Sentence Detection in Somali Text

Description

SentenceDetectorDL (SDDL) is based on a general-purpose neural network model for sentence boundary detection. The task of sentence boundary detection is to identify sentences within a text. Many natural language processing tasks take a sentence as an input unit, such as part-of-speech tagging, dependency parsing, named entity recognition or machine translation.

Download

How to use

documenter = DocumentAssembler()\
    .setInputCol("text")\
    .setOutputCol("document")
    
sentencerDL = SentenceDetectorDLModel\
  .pretrained("sentence_detector_dl", "so") \
  .setInputCols(["document"]) \
  .setOutputCol("sentences")

sd_model = LightPipeline(PipelineModel(stages=[documenter, sentencerDL]))
sd_model.fullAnnotate("""Raadinta il weyn oo ka mid ah cutubyada akhriska Ingiriisiga?
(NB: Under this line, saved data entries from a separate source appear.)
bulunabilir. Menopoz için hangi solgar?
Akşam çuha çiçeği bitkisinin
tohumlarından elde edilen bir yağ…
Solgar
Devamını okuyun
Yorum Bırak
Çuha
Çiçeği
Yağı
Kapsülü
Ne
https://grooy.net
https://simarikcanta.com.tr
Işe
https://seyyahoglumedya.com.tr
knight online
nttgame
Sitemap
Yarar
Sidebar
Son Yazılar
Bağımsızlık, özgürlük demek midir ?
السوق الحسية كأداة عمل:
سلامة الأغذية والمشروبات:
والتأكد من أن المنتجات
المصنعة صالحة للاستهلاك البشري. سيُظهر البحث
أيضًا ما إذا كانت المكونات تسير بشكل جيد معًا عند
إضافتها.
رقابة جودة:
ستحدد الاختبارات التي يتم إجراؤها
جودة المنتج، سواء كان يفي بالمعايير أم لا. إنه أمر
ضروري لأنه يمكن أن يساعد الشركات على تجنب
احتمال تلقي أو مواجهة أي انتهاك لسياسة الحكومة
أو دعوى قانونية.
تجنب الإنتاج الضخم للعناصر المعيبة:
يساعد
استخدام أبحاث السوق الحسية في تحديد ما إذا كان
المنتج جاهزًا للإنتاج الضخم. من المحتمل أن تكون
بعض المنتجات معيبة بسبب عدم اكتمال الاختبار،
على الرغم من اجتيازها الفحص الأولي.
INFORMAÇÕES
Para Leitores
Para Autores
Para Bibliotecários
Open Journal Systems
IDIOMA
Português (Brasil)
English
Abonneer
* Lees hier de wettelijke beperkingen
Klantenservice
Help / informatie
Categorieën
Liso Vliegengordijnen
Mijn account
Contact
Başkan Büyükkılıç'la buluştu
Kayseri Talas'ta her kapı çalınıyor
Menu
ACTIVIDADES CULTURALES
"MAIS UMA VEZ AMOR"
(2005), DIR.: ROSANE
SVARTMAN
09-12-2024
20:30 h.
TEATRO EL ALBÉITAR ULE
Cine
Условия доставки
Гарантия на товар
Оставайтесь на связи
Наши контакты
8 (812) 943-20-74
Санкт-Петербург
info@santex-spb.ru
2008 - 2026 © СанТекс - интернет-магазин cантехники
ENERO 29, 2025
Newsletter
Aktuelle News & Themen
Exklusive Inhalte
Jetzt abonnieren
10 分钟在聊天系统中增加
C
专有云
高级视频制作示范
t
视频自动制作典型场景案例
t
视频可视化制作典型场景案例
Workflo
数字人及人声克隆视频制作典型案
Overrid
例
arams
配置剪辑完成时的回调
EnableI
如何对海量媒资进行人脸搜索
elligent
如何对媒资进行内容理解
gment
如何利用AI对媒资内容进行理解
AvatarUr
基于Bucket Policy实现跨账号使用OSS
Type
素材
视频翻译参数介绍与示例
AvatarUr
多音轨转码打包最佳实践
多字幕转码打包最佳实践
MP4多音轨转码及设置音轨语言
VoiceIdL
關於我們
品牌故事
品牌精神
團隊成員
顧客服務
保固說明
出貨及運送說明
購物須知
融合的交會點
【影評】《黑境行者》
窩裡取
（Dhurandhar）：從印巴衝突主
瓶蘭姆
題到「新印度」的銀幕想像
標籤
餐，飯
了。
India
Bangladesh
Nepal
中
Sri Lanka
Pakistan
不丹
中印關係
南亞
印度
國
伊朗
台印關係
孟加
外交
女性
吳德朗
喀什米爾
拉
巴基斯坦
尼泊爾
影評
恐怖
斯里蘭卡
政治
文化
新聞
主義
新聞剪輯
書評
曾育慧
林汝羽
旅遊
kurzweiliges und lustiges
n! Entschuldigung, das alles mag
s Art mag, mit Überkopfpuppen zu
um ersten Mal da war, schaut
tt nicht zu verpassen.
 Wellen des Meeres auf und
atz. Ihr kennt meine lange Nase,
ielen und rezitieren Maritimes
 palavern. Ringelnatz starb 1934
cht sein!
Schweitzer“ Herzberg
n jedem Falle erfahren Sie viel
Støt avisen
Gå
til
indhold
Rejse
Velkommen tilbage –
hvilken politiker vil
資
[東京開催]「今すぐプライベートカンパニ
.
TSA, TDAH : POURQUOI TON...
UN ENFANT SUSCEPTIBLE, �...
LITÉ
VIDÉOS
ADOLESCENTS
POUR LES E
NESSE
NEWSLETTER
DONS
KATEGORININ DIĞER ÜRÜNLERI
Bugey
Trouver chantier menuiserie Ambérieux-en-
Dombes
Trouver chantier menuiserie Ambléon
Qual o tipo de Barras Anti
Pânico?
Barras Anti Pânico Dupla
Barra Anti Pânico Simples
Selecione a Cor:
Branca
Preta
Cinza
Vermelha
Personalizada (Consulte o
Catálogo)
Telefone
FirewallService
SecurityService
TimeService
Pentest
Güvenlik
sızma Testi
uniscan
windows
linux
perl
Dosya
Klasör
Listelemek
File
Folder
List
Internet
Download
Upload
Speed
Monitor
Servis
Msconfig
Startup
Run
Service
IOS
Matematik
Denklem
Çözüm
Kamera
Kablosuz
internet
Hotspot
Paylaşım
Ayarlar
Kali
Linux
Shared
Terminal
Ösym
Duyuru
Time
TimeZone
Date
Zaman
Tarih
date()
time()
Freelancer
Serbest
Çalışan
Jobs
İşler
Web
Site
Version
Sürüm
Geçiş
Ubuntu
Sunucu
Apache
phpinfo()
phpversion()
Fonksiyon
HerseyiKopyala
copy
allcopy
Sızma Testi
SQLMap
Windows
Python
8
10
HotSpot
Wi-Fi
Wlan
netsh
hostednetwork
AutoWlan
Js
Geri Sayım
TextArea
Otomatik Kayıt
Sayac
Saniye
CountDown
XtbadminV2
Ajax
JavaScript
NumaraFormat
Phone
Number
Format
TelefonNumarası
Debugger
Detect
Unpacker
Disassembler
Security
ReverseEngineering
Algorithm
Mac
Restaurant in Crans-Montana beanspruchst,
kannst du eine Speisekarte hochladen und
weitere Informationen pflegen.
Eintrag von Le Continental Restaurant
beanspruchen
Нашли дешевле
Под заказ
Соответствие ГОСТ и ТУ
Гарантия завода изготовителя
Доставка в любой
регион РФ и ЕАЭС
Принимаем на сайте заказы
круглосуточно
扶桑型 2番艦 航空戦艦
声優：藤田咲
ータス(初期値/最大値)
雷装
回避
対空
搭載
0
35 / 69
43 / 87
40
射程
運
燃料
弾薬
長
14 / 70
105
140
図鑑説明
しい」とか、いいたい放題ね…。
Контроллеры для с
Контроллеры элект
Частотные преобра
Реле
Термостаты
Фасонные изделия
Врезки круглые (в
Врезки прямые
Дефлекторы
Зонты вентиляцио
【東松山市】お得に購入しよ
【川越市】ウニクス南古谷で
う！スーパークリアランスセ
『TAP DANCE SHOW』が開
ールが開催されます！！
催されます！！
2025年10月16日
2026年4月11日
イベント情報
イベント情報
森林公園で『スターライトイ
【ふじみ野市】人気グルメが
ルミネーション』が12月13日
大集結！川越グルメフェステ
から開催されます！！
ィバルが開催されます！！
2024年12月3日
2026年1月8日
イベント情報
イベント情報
Waxaad timid meeshii saxda ahayd Sida laga soo xigtay daraasad dhowaan la sameeyay, caadadii wax -akhriska ee dhallinyarada maanta ayaa si degdeg ah hoos ugu dhacaysa. Waxay diiradda saari karin cutubka akhriska Ingiriisiga ee la siiyay wax ka badan dhowr ilbiriqsi! Sidoo kale, akhrintu waxay ahayd qayb muhiim ah oo ka mid ah dhammaan imtixaannada tartanka. Haddaba, sidee u hagaajin kartaa xirfadahaaga akhriska? Jawaabta su'aashan dhab ahaantii waa su'aal kale: Waa maxay isticmaalka xirfadaha akhriska? Ujeeddada ugu weyn ee wax -akhrisku waa 'macno samayn'.""")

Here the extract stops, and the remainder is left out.